Camcıların çalışma hakkını savunma eylemleri: Her zaman yapacak bir şeyler vardır

Zafer Aydın

Cam işçisi işten atılmaya da yabancı değil, işten atıldıktan sonra çalışma hakkını savunmak için direnişe geçmeye de. 1991 yılıydı, 5 yıldızlı salonlarda kameraların karşısına geçip, yaldızlı cümlelerle “sosyal sorumluluk” kavramından dem vuran Şişecam yöneticileri, 25 Temmuz 1991’de Paşabahçe’de büyük bir kıyıma kalkıştı. 2500 işçinin çalıştığı fabrikada 584 işçiyi kapının önüne koydu. Gerekçeleri, çiğnene çiğnene tadı kaçmış bir sakızdı; “İstihdam fazla.” O zamanki Genel Müdür bunca insanın işten atılmasını zalimane pişkinlikle savundu: “Paşabahçe aşevi değil.” Cam işçisi, Kristal-İş Sendikası, işverenin kararına “eyvallah” demedi. Cam işçisi, ne kimseden helallik istedi ne kimseye “hakkımı helal etmiyorum” diye beddua etti. Söz konusu çalışma hakkıydı ve işin öbür tarafa havale edilecek bir hâli yoktu. Çekti şalteri, oturdu cam işçisi. Üretim durdu.

Fabrikanın üretim bölgesi tamamen işçilerin kontrolüne geçti. İşten atılmayan işçiler de, işten atılan arkadaşlarıyla fabrikada yatıp kalkmaya başladı. İşçilerin eşleri, anaları, babaları, komşuları, alışveriş yaptıkları esnaf, bölgedeki sendikaların üyeleri herkes desteğe koştu.

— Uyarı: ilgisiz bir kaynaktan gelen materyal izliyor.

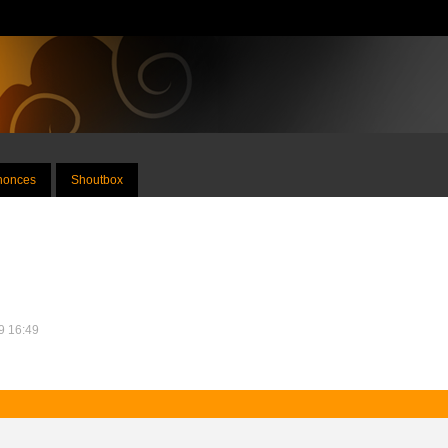
nnonces
Shoutbox
19 16:49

Bir söz tutuşturdu ateşi: “Dayanışma!” Tutuşan ateş sardı Paşabahçe’yi, Beykoz’u, İstanbul’u ve dahi Türkiye’yi. Ne polis gücü yetti dayanışmayı kırmaya ne işverenin 300 işçiyi tazminatsız atması. İşyeri temsilcileri, öncü işçiler, “işveren tazminatlarını veriyor daha ne olsun” demediler, ama, fakat diye başlayan cümlelerle imal edilmiş mazeretlerin gölgesine sığınmadılar. Gözlerini karartıp, kavgaya giriştiler. Tazminatlarını alıp gidecek işçiler için kendi tazminatlarını riske atarak soyundular kavgaya. İşveren, baştemsilci, temsilci, şube yöneticisi kim varsa artık, önde duran, baş çeken hepsini tazminatsız işten çıkardı.

Baş çekenler, işverenin gözünde “makbul” olmaktansa işçinin yanında “isyan erbabı” olmayı seçmişti. Bedeli ne olursa olsun…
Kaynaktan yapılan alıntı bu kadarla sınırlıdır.